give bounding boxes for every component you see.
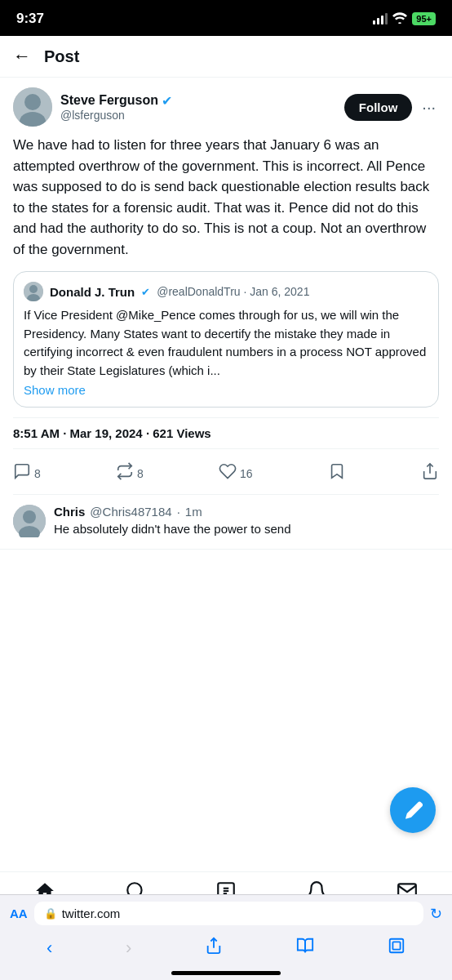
page-title: Post <box>44 47 79 66</box>
comment-avatar <box>13 505 46 537</box>
browser-address-row: AA 🔒 twitter.com ↻ <box>0 895 452 932</box>
quoted-text: If Vice President @Mike_Pence comes thro… <box>24 306 428 380</box>
quoted-author-row: Donald J. Trun ✔ @realDonaldTru · Jan 6,… <box>24 282 428 301</box>
svg-rect-18 <box>392 942 400 949</box>
reply-button[interactable]: 8 <box>13 462 41 484</box>
show-more-link[interactable]: Show more <box>24 383 428 397</box>
avatar[interactable] <box>13 87 52 127</box>
author-name-row: Steve Ferguson ✔ <box>60 93 172 109</box>
svg-point-8 <box>23 510 36 523</box>
battery-icon: 95+ <box>412 12 436 25</box>
post-container: Steve Ferguson ✔ @lsferguson Follow ··· … <box>0 78 452 495</box>
action-bar: 8 8 16 <box>13 456 439 495</box>
browser-bookmarks-button[interactable] <box>296 937 314 960</box>
author-left: Steve Ferguson ✔ @lsferguson <box>13 87 172 127</box>
bookmark-icon <box>328 462 346 484</box>
author-row: Steve Ferguson ✔ @lsferguson Follow ··· <box>13 87 439 127</box>
author-right: Follow ··· <box>344 94 439 121</box>
svg-point-1 <box>24 94 41 110</box>
author-name: Steve Ferguson <box>60 93 158 108</box>
comment-handle: @Chris487184 <box>90 505 171 519</box>
lock-icon: 🔒 <box>44 907 57 920</box>
browser-refresh-button[interactable]: ↻ <box>430 905 442 923</box>
like-button[interactable]: 16 <box>219 462 253 484</box>
retweet-count: 8 <box>137 467 144 480</box>
post-text: We have had to listen for three years th… <box>13 135 439 260</box>
comment-row: Chris @Chris487184 · 1m He absolutely di… <box>0 495 452 550</box>
signal-icon <box>373 13 388 24</box>
comment-content: Chris @Chris487184 · 1m He absolutely di… <box>54 505 439 539</box>
browser-tabs-button[interactable] <box>388 937 405 960</box>
reply-icon <box>13 462 31 484</box>
heart-icon <box>219 462 237 484</box>
author-handle: @lsferguson <box>60 109 172 122</box>
browser-url-box[interactable]: 🔒 twitter.com <box>34 902 423 925</box>
timestamp: 8:51 AM · Mar 19, 2024 · 621 Views <box>13 417 439 449</box>
author-info: Steve Ferguson ✔ @lsferguson <box>60 93 172 122</box>
reply-count: 8 <box>34 467 41 480</box>
quoted-handle-date: @realDonaldTru · Jan 6, 2021 <box>157 285 309 298</box>
browser-bar: AA 🔒 twitter.com ↻ ‹ › <box>0 894 452 980</box>
browser-aa-button[interactable]: AA <box>10 906 28 920</box>
comment-dot: · <box>177 505 180 519</box>
comment-text: He absolutely didn't have the power to s… <box>54 520 439 539</box>
share-button[interactable] <box>421 462 439 484</box>
status-bar: 9:37 95+ <box>0 0 452 36</box>
header: ← Post <box>0 36 452 78</box>
compose-fab[interactable] <box>390 787 436 833</box>
comment-time: 1m <box>185 505 202 519</box>
browser-url: twitter.com <box>62 906 121 920</box>
like-count: 16 <box>240 467 253 480</box>
verified-icon: ✔ <box>162 93 172 109</box>
follow-button[interactable]: Follow <box>344 94 413 121</box>
quoted-author-name: Donald J. Trun <box>50 285 135 299</box>
bookmark-button[interactable] <box>328 462 346 484</box>
wifi-icon <box>392 12 407 26</box>
back-button[interactable]: ← <box>13 46 31 67</box>
quoted-tweet[interactable]: Donald J. Trun ✔ @realDonaldTru · Jan 6,… <box>13 271 439 408</box>
browser-share-button[interactable] <box>205 937 223 960</box>
status-icons: 95+ <box>373 12 436 26</box>
share-icon <box>421 462 439 484</box>
browser-back-button[interactable]: ‹ <box>47 938 52 959</box>
retweet-button[interactable]: 8 <box>116 462 144 484</box>
svg-rect-17 <box>390 939 404 953</box>
status-time: 9:37 <box>16 11 44 27</box>
home-indicator <box>171 971 281 975</box>
browser-nav-row: ‹ › <box>0 932 452 971</box>
retweet-icon <box>116 462 134 484</box>
quoted-avatar <box>24 282 43 301</box>
comment-author-name: Chris <box>54 505 85 519</box>
more-button[interactable]: ··· <box>419 95 439 120</box>
svg-point-4 <box>29 285 38 293</box>
browser-forward-button[interactable]: › <box>126 938 131 959</box>
quoted-verified-icon: ✔ <box>141 286 150 298</box>
comment-author-row: Chris @Chris487184 · 1m <box>54 505 439 519</box>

------------------------------------------------------------------------

**Problem requirements**
The pictures are to be omitted, and the rest of the listing is to be transcribed exactly.

**Task solution**
give bounding boxes for every component you see.
page-title: Post <box>44 47 79 66</box>
comment-avatar <box>13 505 46 537</box>
browser-address-row: AA 🔒 twitter.com ↻ <box>0 895 452 932</box>
quoted-text: If Vice President @Mike_Pence comes thro… <box>24 306 428 380</box>
quoted-author-row: Donald J. Trun ✔ @realDonaldTru · Jan 6,… <box>24 282 428 301</box>
svg-rect-18 <box>392 942 400 949</box>
reply-button[interactable]: 8 <box>13 462 41 484</box>
show-more-link[interactable]: Show more <box>24 383 428 397</box>
avatar[interactable] <box>13 87 52 127</box>
author-name-row: Steve Ferguson ✔ <box>60 93 172 109</box>
svg-point-8 <box>23 510 36 523</box>
battery-icon: 95+ <box>412 12 436 25</box>
post-container: Steve Ferguson ✔ @lsferguson Follow ··· … <box>0 78 452 495</box>
action-bar: 8 8 16 <box>13 456 439 495</box>
browser-bookmarks-button[interactable] <box>296 937 314 960</box>
author-left: Steve Ferguson ✔ @lsferguson <box>13 87 172 127</box>
bookmark-icon <box>328 462 346 484</box>
author-row: Steve Ferguson ✔ @lsferguson Follow ··· <box>13 87 439 127</box>
author-right: Follow ··· <box>344 94 439 121</box>
svg-point-1 <box>24 94 41 110</box>
author-name: Steve Ferguson <box>60 93 158 108</box>
comment-handle: @Chris487184 <box>90 505 171 519</box>
lock-icon: 🔒 <box>44 907 57 920</box>
browser-refresh-button[interactable]: ↻ <box>430 905 442 923</box>
like-button[interactable]: 16 <box>219 462 253 484</box>
retweet-count: 8 <box>137 467 144 480</box>
post-text: We have had to listen for three years th… <box>13 135 439 260</box>
comment-row: Chris @Chris487184 · 1m He absolutely di… <box>0 495 452 550</box>
signal-icon <box>373 13 388 24</box>
comment-content: Chris @Chris487184 · 1m He absolutely di… <box>54 505 439 539</box>
browser-tabs-button[interactable] <box>388 937 405 960</box>
reply-icon <box>13 462 31 484</box>
heart-icon <box>219 462 237 484</box>
author-handle: @lsferguson <box>60 109 172 122</box>
browser-url-box[interactable]: 🔒 twitter.com <box>34 902 423 925</box>
timestamp: 8:51 AM · Mar 19, 2024 · 621 Views <box>13 417 439 449</box>
author-info: Steve Ferguson ✔ @lsferguson <box>60 93 172 122</box>
reply-count: 8 <box>34 467 41 480</box>
quoted-handle-date: @realDonaldTru · Jan 6, 2021 <box>157 285 309 298</box>
browser-bar: AA 🔒 twitter.com ↻ ‹ › <box>0 894 452 980</box>
browser-aa-button[interactable]: AA <box>10 906 28 920</box>
comment-dot: · <box>177 505 180 519</box>
comment-text: He absolutely didn't have the power to s… <box>54 520 439 539</box>
share-button[interactable] <box>421 462 439 484</box>
status-bar: 9:37 95+ <box>0 0 452 36</box>
header: ← Post <box>0 36 452 78</box>
compose-fab[interactable] <box>390 787 436 833</box>
comment-time: 1m <box>185 505 202 519</box>
browser-url: twitter.com <box>62 906 121 920</box>
like-count: 16 <box>240 467 253 480</box>
verified-icon: ✔ <box>162 93 172 109</box>
follow-button[interactable]: Follow <box>344 94 413 121</box>
quoted-author-name: Donald J. Trun <box>50 285 135 299</box>
bookmark-button[interactable] <box>328 462 346 484</box>
wifi-icon <box>392 12 407 26</box>
back-button[interactable]: ← <box>13 46 31 67</box>
quoted-tweet[interactable]: Donald J. Trun ✔ @realDonaldTru · Jan 6,… <box>13 271 439 408</box>
browser-share-button[interactable] <box>205 937 223 960</box>
status-icons: 95+ <box>373 12 436 26</box>
share-icon <box>421 462 439 484</box>
browser-back-button[interactable]: ‹ <box>47 938 52 959</box>
retweet-button[interactable]: 8 <box>116 462 144 484</box>
svg-rect-17 <box>390 939 404 953</box>
status-time: 9:37 <box>16 11 44 27</box>
home-indicator <box>171 971 281 975</box>
browser-nav-row: ‹ › <box>0 932 452 971</box>
retweet-icon <box>116 462 134 484</box>
quoted-avatar <box>24 282 43 301</box>
comment-author-name: Chris <box>54 505 85 519</box>
more-button[interactable]: ··· <box>419 95 439 120</box>
svg-point-4 <box>29 285 38 293</box>
browser-forward-button[interactable]: › <box>126 938 131 959</box>
quoted-verified-icon: ✔ <box>141 286 150 298</box>
comment-author-row: Chris @Chris487184 · 1m <box>54 505 439 519</box>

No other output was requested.